Hi, I was benchmarking different convolutional layers on CPU. It seems that less output channels does not mean faster runtime. This is my test:
def benchmark(model, inp_size=(1,1,28,28), n=1000):
model.eval()
dummy_input = torch.rand(*inp_size)
func = lambda: model(dummy_input)
runtimes = timeit.repeat(func, repeat=10, number=n, )
print(model)
print(min(runtimes))
print()
The result:
Conv2d(1, 64, kernel_size=(7, 7), stride=(1, 1), padding=(1, 1))
0.13669140800000035Conv2d(1, 61, kernel_size=(7, 7), stride=(1, 1), padding=(1, 1))
0.19433658299999967Conv2d(1, 128, kernel_size=(3, 3), stride=(1, 1), padding=(1, 1))
0.1496824219999997Conv2d(1, 125, kernel_size=(3, 3), stride=(1, 1), padding=(1, 1))
0.2669210919999996Conv2d(1, 512, kernel_size=(3, 3), stride=(1, 1), padding=(1, 1))
0.501409099Conv2d(1, 509, kernel_size=(3, 3), stride=(1, 1), padding=(1, 1))

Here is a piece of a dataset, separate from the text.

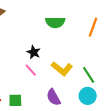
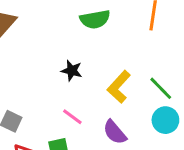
yellow L-shape: (62, 69) -> (119, 87), turned 105
pink line: (31, 70) -> (72, 117), moved

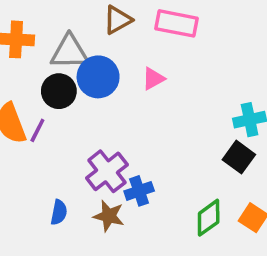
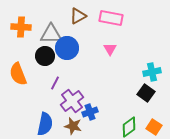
pink triangle: (153, 79) -> (110, 49), moved, turned -32
purple line: (37, 130) -> (55, 83), moved
blue semicircle: (59, 212) -> (45, 124), size x1.6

1.0796660310000021Conv2d(64, 64, kernel_size=(3, 3), stride=(1, 1), padding=(1, 1))
0.666838663Conv2d(61, 61, kernel_size=(3, 3), stride=(1, 1), padding=(1, 1))
0.8703990200000007Conv2d(33, 33, kernel_size=(3, 3), stride=(1, 1), padding=(1, 1))
0.5053342729999954
Questions:
- Is my benchmarking correct?
- Why is using less channels not faster?
- Would a network compilers like glow accelerate layers with fewer channels?